Saved entries:
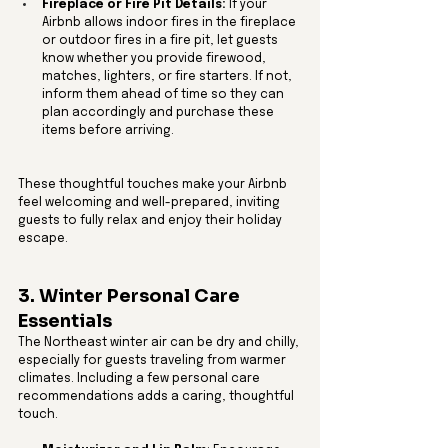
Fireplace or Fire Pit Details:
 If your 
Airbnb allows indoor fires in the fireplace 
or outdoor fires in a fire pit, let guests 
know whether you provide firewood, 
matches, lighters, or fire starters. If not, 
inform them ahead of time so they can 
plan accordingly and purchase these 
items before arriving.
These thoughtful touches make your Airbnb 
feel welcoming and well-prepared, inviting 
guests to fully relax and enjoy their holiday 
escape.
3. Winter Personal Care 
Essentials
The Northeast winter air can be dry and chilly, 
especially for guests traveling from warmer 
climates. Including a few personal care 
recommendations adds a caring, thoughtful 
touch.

* * *

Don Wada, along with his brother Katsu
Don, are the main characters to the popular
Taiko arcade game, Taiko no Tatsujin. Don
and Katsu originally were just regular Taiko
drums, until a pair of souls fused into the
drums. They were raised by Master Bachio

...

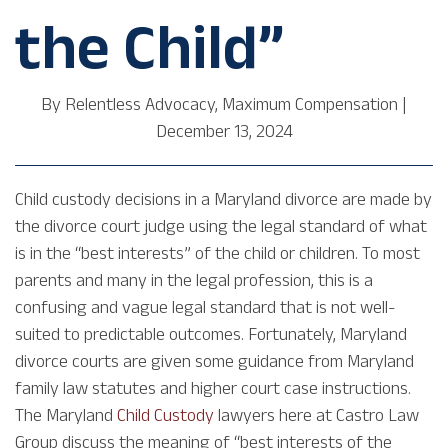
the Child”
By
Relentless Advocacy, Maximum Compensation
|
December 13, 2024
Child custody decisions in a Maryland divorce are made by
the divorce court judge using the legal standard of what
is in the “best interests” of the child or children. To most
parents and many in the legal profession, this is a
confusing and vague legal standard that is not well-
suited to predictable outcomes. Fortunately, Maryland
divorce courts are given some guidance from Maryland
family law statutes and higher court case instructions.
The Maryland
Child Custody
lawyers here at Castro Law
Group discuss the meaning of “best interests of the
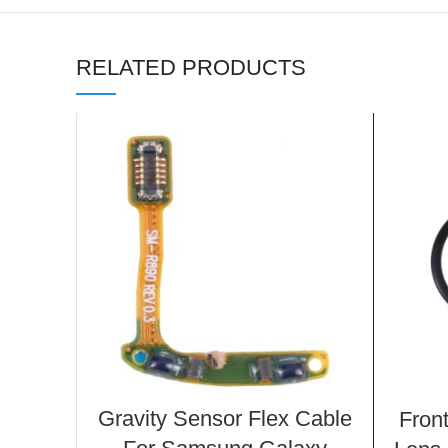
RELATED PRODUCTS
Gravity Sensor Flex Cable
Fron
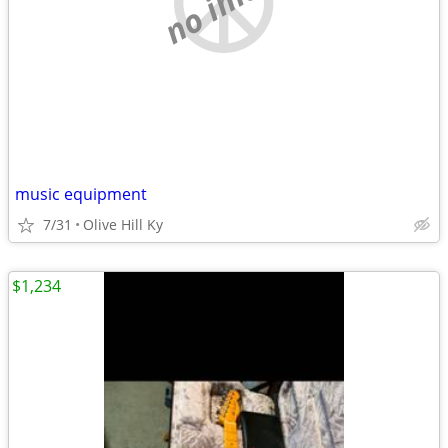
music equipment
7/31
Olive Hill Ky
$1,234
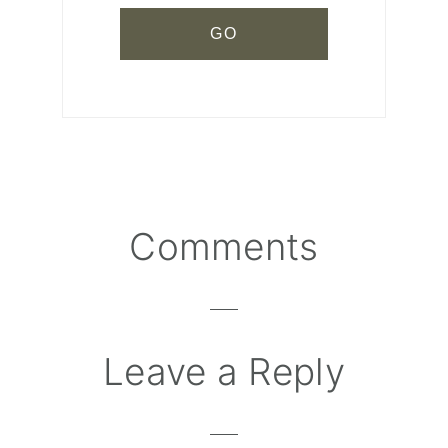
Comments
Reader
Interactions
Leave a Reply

* [Directions for this task]: Check each line above for the string "Taiko" and copy every line that has it.

* [Reply]:
Taiko arcade game, Taiko no Tatsujin. Don
and Katsu originally were just regular Taiko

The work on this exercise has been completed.